WORK INSTRUCTION | From the data below, copy each line that includes the word "most".

DATA SUPPLIED |
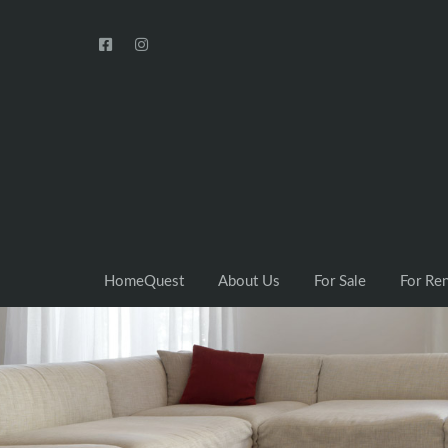
HomeQuest
About Us
For Sale
For Re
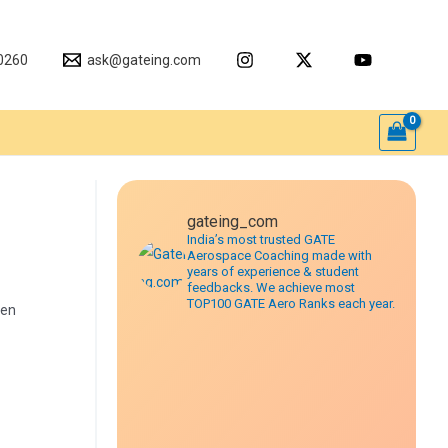
0260
ask@gateing.com
gateing_com
India’s most trusted GATE
Aerospace Coaching made with
years of experience & student
feedbacks. We achieve most
TOP100 GATE Aero Ranks each year.
een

ANSWER AREA |
India’s most trusted GATE
feedbacks. We achieve most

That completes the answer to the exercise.